Hizo el gesto de ir a extenderle el ungüento por la espalda, pero Akwasi rechazó a ambas mujeres.

—Déjenme tranquilo… Ya puedo solo.

—Pero ¿cómo vas a frotarte tú solo la espalda? —repuso Máanu.

El orgullo masculino, otra cosa más en que los negros no se distinguían de los blancos. Nora recordó lo difícil que siempre le había resultado a Simon aceptar su ayuda. A Akwasi debía de ocurrirle lo mismo con Máanu y, desde luego, no agonizaba. El joven esclavo era fuerte como un toro, no tardó en sobreponerse a la debilidad y soportó el dolor sin quejarse. Nora se acordó de que había gritado por primera vez al superar los treinta latigazos. Akwasi era fuerte y orgulloso, y tenía todas las razones para sentirse dichoso.

—Vámonos, Máanu —dijo Nora afablemente—. Y tú quédate un rato acostado, Akwasi. Adwea vendrá a verte más tarde… —El joven sin duda permitiría que la cocinera, mayor que él, lo ayudase—. De todos modos, tendrías que taparte las heridas. Las moscas…

Nora buscó en la pobre choza una camisa o una venda, pero Máanu ya había pensado en ello. Bajó la vista avergonzada cuando Nora distinguió las tiras de lino y las reconoció. La muchacha había cortado o desgarrado la falda que Nora le había regalado para poder poner una venda limpia a Akwasi.

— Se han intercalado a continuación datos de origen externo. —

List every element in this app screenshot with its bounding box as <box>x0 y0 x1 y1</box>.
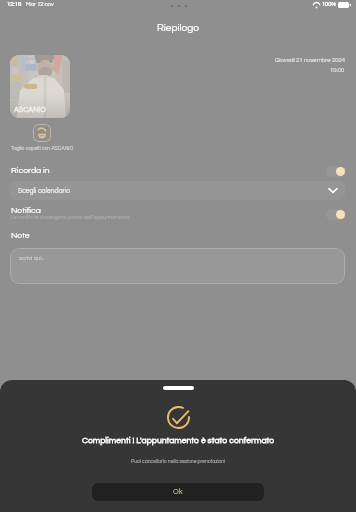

—Missis no enfadarse —susurró intimidada.

Nora sacudió la cabeza y sintió una especie de ternura. Máanu debía amar verdaderamente al joven. Ojalá Akwasi correspondiera a los sentimientos de la doncella.

El joven negro, por su parte, se olvidó de Máanu en cuanto las mujeres hubieron abandonado la cabaña. Bebió un par de tragos de licor de caña, pero lo que realmente hizo acallar sus dolores fue evocar a Nora Fortnam e imaginarse que la estrechaba entre sus brazos.